А меж тем близился вечер. Солнце уже коснулось горизонта, когда возница указал вперед:
– Эвон уж и тракт виден.
– Где?
– А вон, вишь кусты, это как раз вдоль него. Как на него выскочим – до Подлюбич пятнадцать верст останется. Ночью приедем.
Перед трактом дорога двинулась на подъем, и конь перешел на шаг. Были уже сумерки, в придорожных кустах густела темнота. И вдруг слева, впереди за кустом, Грине почудилось – стоит человек. В белом. «Мерещится», – подумал Кашин и покрутил головой, словно отгоняя призрак.
Человек и впрямь исчез. Гриня облегченно вздохнул. «Только еще привидений нам не хватало». Но в это время возница обернулся и, пуча испуганные глаза, прошептал:
– В кустах кто-сь есть.
И тут кусты зашевелились, затрещали сучья. Кто-то убегал по кустам в сторону тракта.
– Гони ты коня! – ткнул Гриня в спину возницу. – Ну!
Тот хлестнул коня кнутиком, дернул вожжи.
– Может, бандит, – предположил Сава, – побежал своих предупреждать.
– А черт его знает, – отвечал Гриня, не спуская глаз с кустов, набегавших навстречу.
Но как только они выехали на тракт, сразу увидели человека в белом. Он стоял впереди на дороге, явно поджидая повозку.

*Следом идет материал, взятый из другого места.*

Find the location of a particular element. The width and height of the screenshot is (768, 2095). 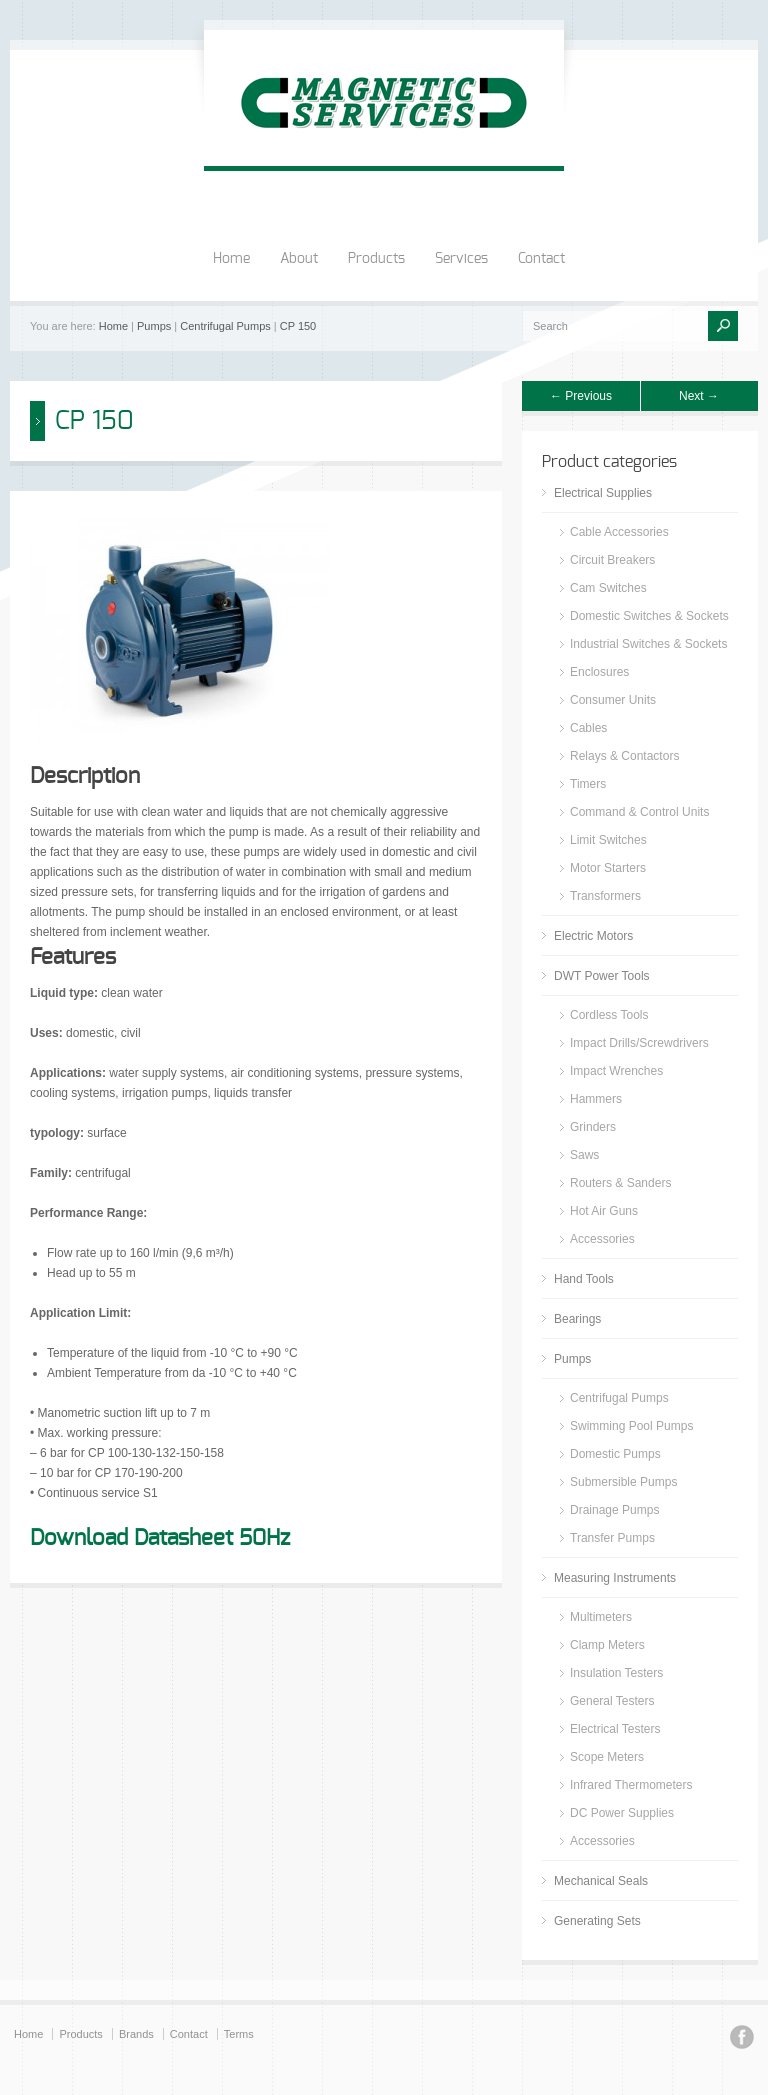 Impact Wrenches is located at coordinates (616, 1071).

При виде его даже конь насторожился, запрядал ушами.
– Гони! – снова ткнул Гриня возницу в спину. – Не останавливайся.
Возница хлестнул коня вожжами.
– Нно-о-о!
Конь побежал скоком, косясь на незнакомца в белом и норовя обойти его стороной. Человек догадался, что его хотят объехать, кинулся наперерез, поднял вверх руки.
– Стой!

Крик его словно подхлестнул едущих, возница, привстав, сильно ударил коня и замахал кнутом над головой.
– Но-о, черт!
Гриня схватился на дубинку, лежавшую в соломе, приготовился в случае чего ударить, но не успел. Они промчались мимо.
Человек бросился бежать вслед, что-то крича им.
– Слышь, – сказал Сава, – он, никак, крикнул: «Товарищи».
– Ты ослышался, – усомнился Гриня.
– Нет. Он крикнул: «Товарищи, спасите...», кажется.
– У-у, елки-палки, неужто наш кто? – Гриня ткнул возницу. – Останови коня.
Возница оглянулся, запротивился:
– Ты глянь, он весь в белом, може, из покойников.
– Дурак. Останавливай. Он в нижнем белье.
– Тр-р-р, – неохотно натянул вожжи возница.
Конь сбавил бег и вскоре остановился.
Человек, увидев, что его ждут, перешел на шаг. Верно, бегу этому он отдал последние силы.
– Товарищи, – прохрипел он, подойдя. – Я Иван Крюков, деповский я. Бежал с-под расстрела.
И упал в коробок, подкошенный усталостью. Кашин с Зориным втащили его на солому, примостили спиной к вознице – лицом к себе. Поехали дальше. Крюков долго не мог отдышаться. Возница, чувствуя на своей спине его голову, ерзал-ерзал на облучке, потом обернулся, заглянул в лицо.
– Слушай, так это не тебя ли весной в Прорве расстреливали?
– Меня, брат, меня, – кивнул, жалко улыбнувшись, Крюков.
– И что? Опять?
– Опять, брат, опять.
– Кто?
– Он же. Митрясов.
– И опять отбили тебя?
– Какое там... Сам утек.
Возница восхищенно зацокал языком:
– Ну, счастливчик ты! Скажи, а?
Крюков с готовностью закивал головой, неожиданно сильно закашлял. Кашель долго бил его, по щекам потекли слезы, а он все кивал головой, а между приступами шептал осевшим голосом:
– Счастливчик... Верно... Счастливчик я.